* _WORK TASK_
Look through the listing below and count the lines holding "length". Reply with the number alone.

* _ENTRIES SUPPLIED_
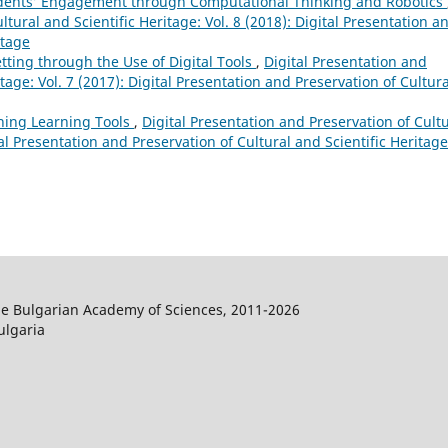
dents’ Engagement through Computational Thinking and Robotics
ltural and Scientific Heritage: Vol. 8 (2018): Digital Presentation a
itage
tting through the Use of Digital Tools
,
Digital Presentation and
tage: Vol. 7 (2017): Digital Presentation and Preservation of Cultura
ning Learning Tools
,
Digital Presentation and Preservation of Cult
tal Presentation and Preservation of Cultural and Scientific Heritage
the Bulgarian Academy of Sciences, 2011-2026
ulgaria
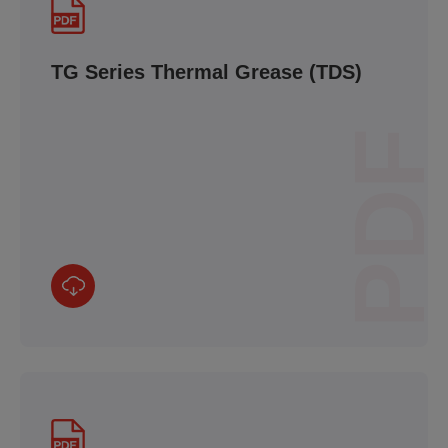
TG Series Thermal Grease (TDS)
PDF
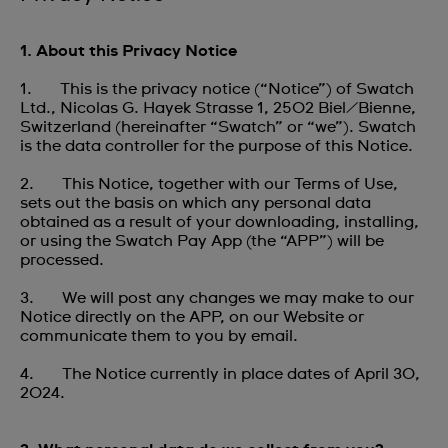
1. About this Privacy Notice
1. This is the privacy notice (“Notice”) of Swatch
Ltd., Nicolas G. Hayek Strasse 1, 2502 Biel/Bienne,
Switzerland (hereinafter “Swatch” or “we”). Swatch
is the data controller for the purpose of this Notice.
2. This Notice, together with our Terms of Use,
sets out the basis on which any personal data
obtained as a result of your downloading, installing,
or using the Swatch Pay App (the “APP”) will be
processed.
3. We will post any changes we may make to our
Notice directly on the APP, on our Website or
communicate them to you by email.
4. The Notice currently in place dates of April 30,
2024.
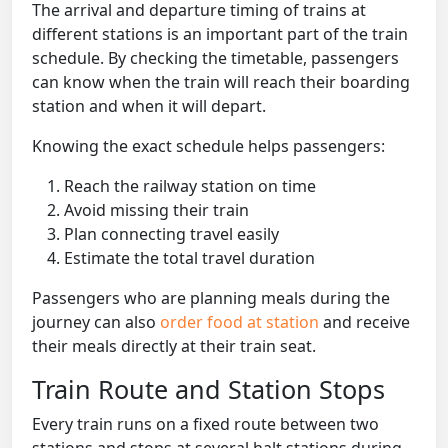
The arrival and departure timing of trains at
different stations is an important part of the train
schedule. By checking the timetable, passengers
can know when the train will reach their boarding
station and when it will depart.
Knowing the exact schedule helps passengers:
Reach the railway station on time
Avoid missing their train
Plan connecting travel easily
Estimate the total travel duration
Passengers who are planning meals during the
journey can also
order food at station
and receive
their meals directly at their train seat.
Train Route and Station Stops
Every train runs on a fixed route between two
stations and stops at several halt stations during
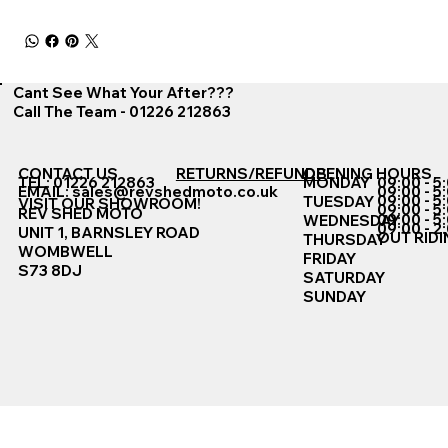
Cant See What Your After???
Call The Team - 01226 212863
CONTACT US
RETURNS/REFUNDS
OPENING HOURS
TEL: 01226 212863
MONDAY
09:00 - 5
EMAIL:
sales@revshedmoto.co.uk
09:00 - 5
09:00 - 5
TUESDAY
VISIT OUR SHOWROOM!
09:00 - 5
REV SHED MOTO
09:00 - 5
WEDNESDAY
09:00 - 2
UNIT 1, BARNSLEY ROAD
OUT RIDI
THURSDAY
WOMBWELL
FRIDAY
S73 8DJ
SATURDAY
SUNDAY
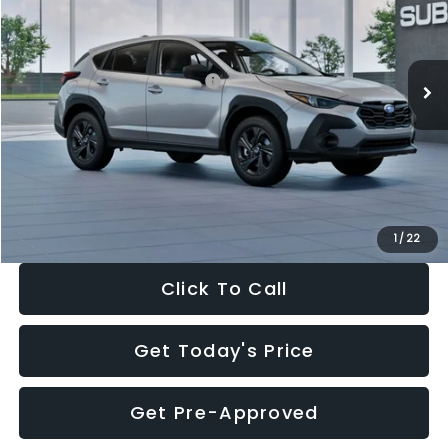
VIN:
4S4GUHB65T3806997
Stock:
T3806997
Model:
TRA
Less
Ext.
Int.
In Stock
Total Suggested Retail Price:
$29,224
Dealer Discount
-$1,629
Documentation Fee:
+$280
Electronic Filing Fee:
+$34
Sale Price:
$27,909
1
/
22
Click To Call
Get Today's Price
Get Pre-Approved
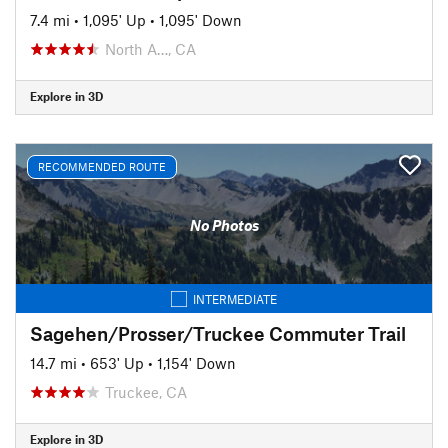
7.4 mi
•
1,095' Up
•
1,095' Down
North A…, CA
Explore in 3D
RECOMMENDED ROUTE
No Photos
INTERMEDIATE
Sagehen/Prosser/Truckee Commuter Trail
14.7 mi
•
653' Up
•
1,154' Down
Truckee, CA
Explore in 3D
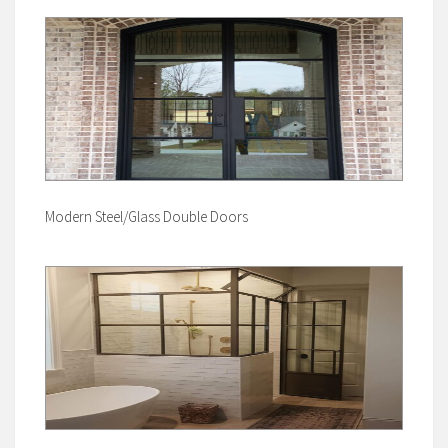
Modern Steel/Glass Double Doors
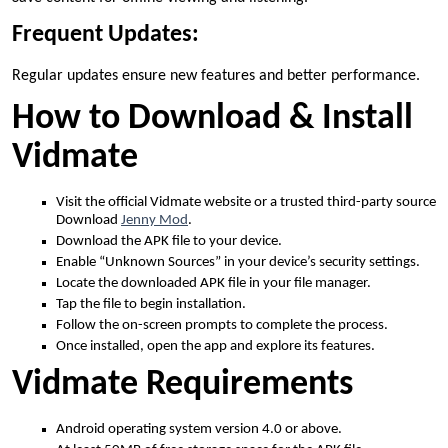
Frequent Updates:
Regular updates ensure new features and better performance.
How to Download & Install
Vidmate
Visit the official Vidmate website or a trusted third-party source
Download
Jenny Mod
.
Download the APK file to your device.
Enable “Unknown Sources” in your device’s security settings.
Locate the downloaded APK file in your file manager.
Tap the file to begin installation.
Follow the on-screen prompts to complete the process.
Once installed, open the app and explore its features.
Vidmate Requirements
Android operating system version 4.0 or above.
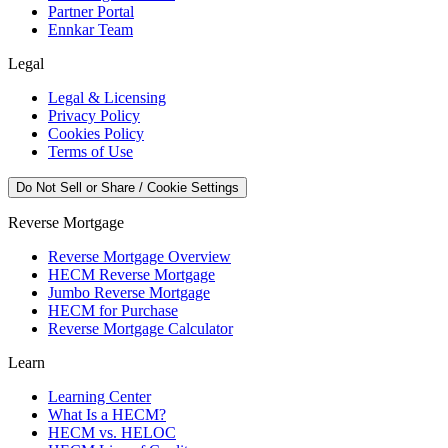
Partner Portal
Ennkar Team
Legal
Legal & Licensing
Privacy Policy
Cookies Policy
Terms of Use
Do Not Sell or Share / Cookie Settings
Reverse Mortgage
Reverse Mortgage Overview
HECM Reverse Mortgage
Jumbo Reverse Mortgage
HECM for Purchase
Reverse Mortgage Calculator
Learn
Learning Center
What Is a HECM?
HECM vs. HELOC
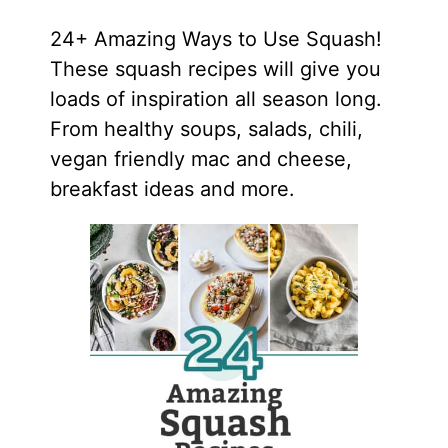
24+ Amazing Ways to Use Squash!
These squash recipes will give you
loads of inspiration all season long.
From healthy soups, salads, chili,
vegan friendly mac and cheese,
breakfast ideas and more.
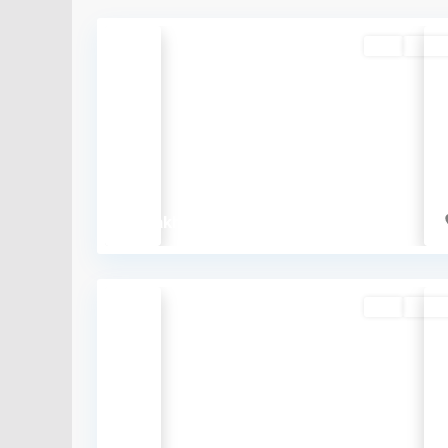
Buy
Availa
Previous
₹33 lakh
Buy
Availa
Previous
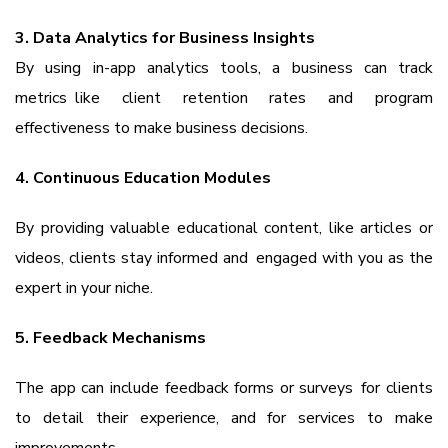
3. Data Analytics for Business Insights
By using in-app analytics tools, a business can track
metrics like client retention rates and program
effectiveness to make business decisions.
4. Continuous Education Modules
By providing valuable educational content, like articles or
videos, clients stay informed and engaged with you as the
expert in your niche.
5. Feedback Mechanisms
The app can include feedback forms or surveys for clients
to detail their experience, and for services to make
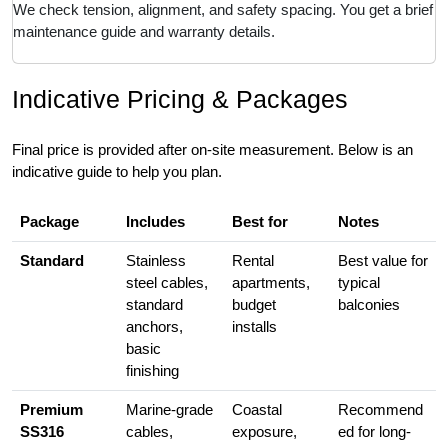
We check tension, alignment, and safety spacing. You get a brief
maintenance guide and warranty details.
Indicative Pricing & Packages
Final price is provided after on-site measurement. Below is an
indicative guide to help you plan.
Package
Includes
Best for
Notes
Standard
Stainless
Rental
Best value for
steel cables,
apartments,
typical
standard
budget
balconies
anchors,
installs
basic
finishing
Premium
Marine-grade
Coastal
Recommend
SS316
cables,
exposure,
ed for long-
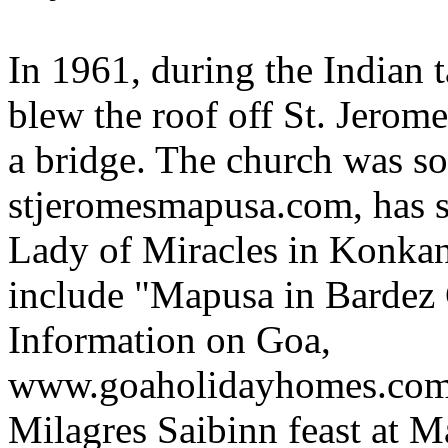
In 1961, during the Indian 
blew the roof off St. Jerome
a bridge. The church was so
stjeromesmapusa.com, has 
Lady of Miracles in Konkan
include "Mapusa in Bardez
Information on Goa,
www.goaholidayhomes.com/
Milagres Saibinn feast at 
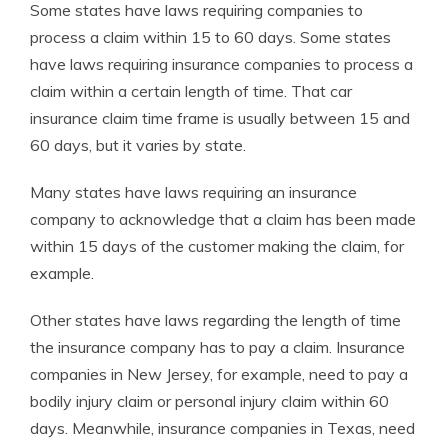
Some states have laws requiring companies to
process a claim within 15 to 60 days. Some states
have laws requiring insurance companies to process a
claim within a certain length of time. That
car
insurance claim time frame is usually between 15 and
60 days, but it varies by state.
Many states have laws requiring an insurance
company to acknowledge that a claim has been made
within 15 days of the customer making the claim, for
example.
Other states have laws regarding the length of time
the insurance company has to pay a claim. Insurance
companies in New Jersey, for example, need to pay a
bodily injury claim or personal injury claim within 60
days. Meanwhile, insurance companies in Texas, need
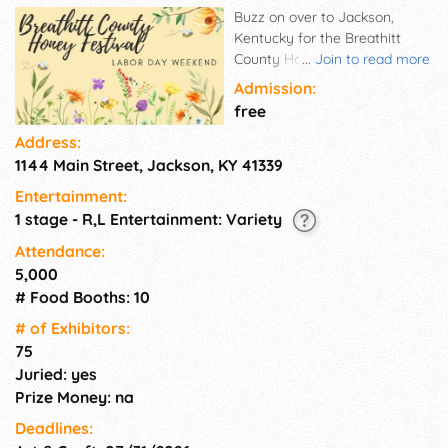
Buzz on over to Jackson,
Kentucky for the Breathitt
County Honey Festival! This
...
Join to read more
sweet celebration is packed
Admission:
with tasty food vendors,
free
unique crafts, and family-
Address:
friendly fun, all centered
1144 Main Street, Jackson, KY 41339
around our local honey
heritage.
Entertainment:
1 stage - R,L Entertainment: Variety
Attendance:
5,000
# Food Booths: 10
# of Exhi­bitors:
75
Juried: yes
Prize Money: na
Deadlines:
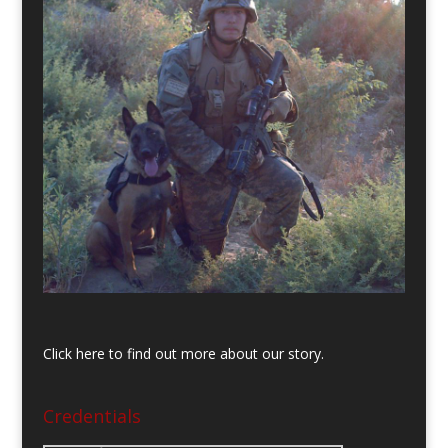
Click here to find out more about our story.
Credentials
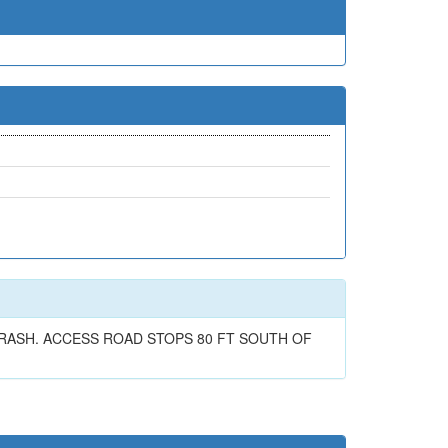
RASH. ACCESS ROAD STOPS 80 FT SOUTH OF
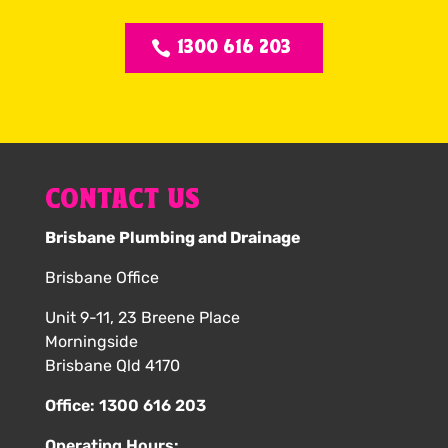
1300 616 203
CONTACT US
Brisbane Plumbing and Drainage
Brisbane Office
Unit 9-11, 23 Breene Place
Morningside
Brisbane Qld 4170
Office:
1300 616 203
Operating Hours:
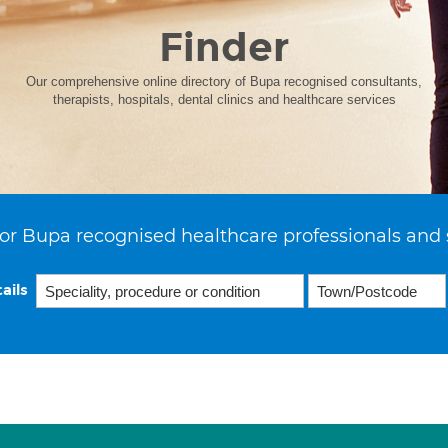
Finder
Our comprehensive online directory of Bupa recognised consultants,
therapists, hospitals, dental clinics and healthcare services
or Bupa recognised healthcare professionals and 
ails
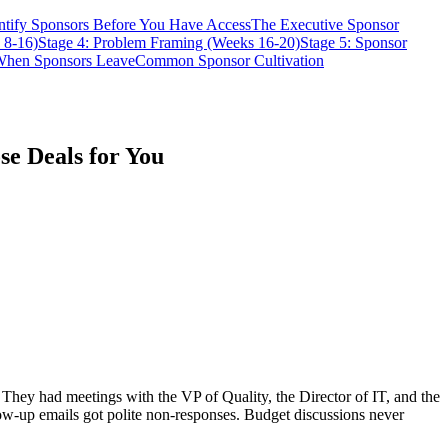
ntify Sponsors Before You Have Access
The Executive Sponsor
 8-16)
Stage 4: Problem Framing (Weeks 16-20)
Stage 5: Sponsor
hen Sponsors Leave
Common Sponsor Cultivation
se Deals for You
They had meetings with the VP of Quality, the Director of IT, and the
ow-up emails got polite non-responses. Budget discussions never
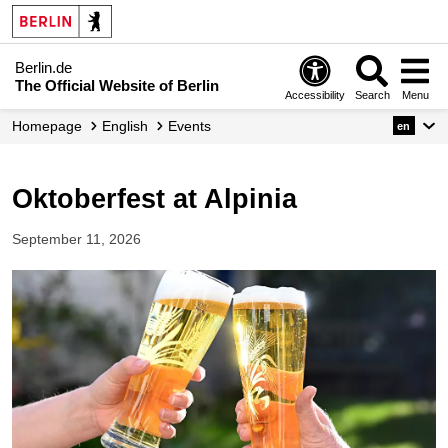
Berlin.de
The Official Website of Berlin
Accessibility
Search
Menu
Homepage
English
Events
en
Oktoberfest at Alpinia
September 11, 2026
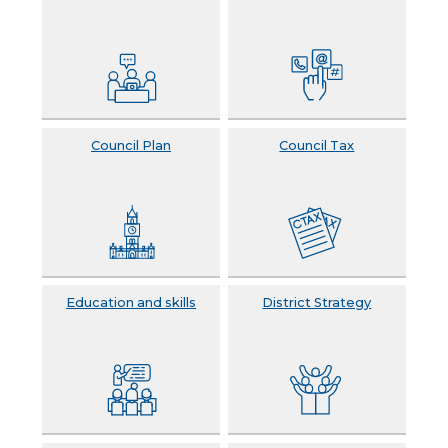
Council Plan
Council Tax
Education and skills
District Strategy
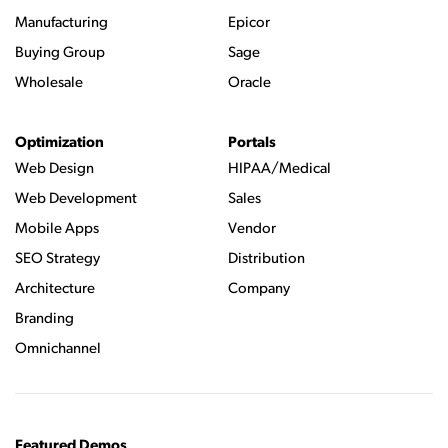
Manufacturing
Epicor
Buying Group
Sage
Wholesale
Oracle
Optimization
Portals
Web Design
HIPAA/Medical
Web Development
Sales
Mobile Apps
Vendor
SEO Strategy
Distribution
Architecture
Company
Branding
Omnichannel
Featured Demos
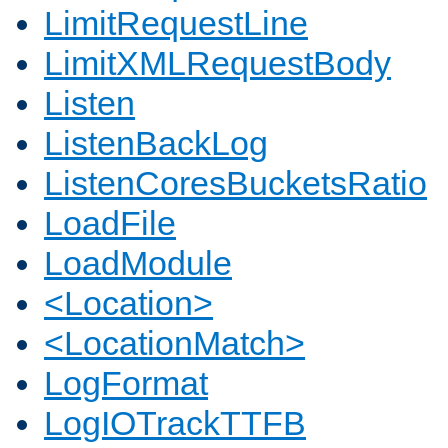
LimitRequestLine
LimitXMLRequestBody
Listen
ListenBackLog
ListenCoresBucketsRatio
LoadFile
LoadModule
<Location>
<LocationMatch>
LogFormat
LogIOTrackTTFB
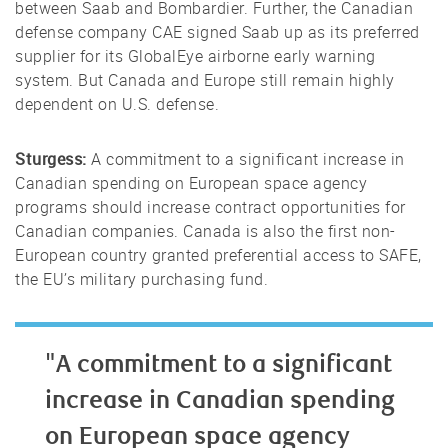
between Saab and Bombardier. Further, the Canadian
defense company CAE signed Saab up as its preferred
supplier for its GlobalEye airborne early warning
system. But Canada and Europe still remain highly
dependent on U.S. defense.
Sturgess:
A commitment to a significant increase in
Canadian spending on European space agency
programs should increase contract opportunities for
Canadian companies. Canada is also the first non-
European country granted preferential access to SAFE,
the EU’s military purchasing fund.
"A commitment to a significant
increase in Canadian spending
on European space agency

* _TASK ANSWER_
2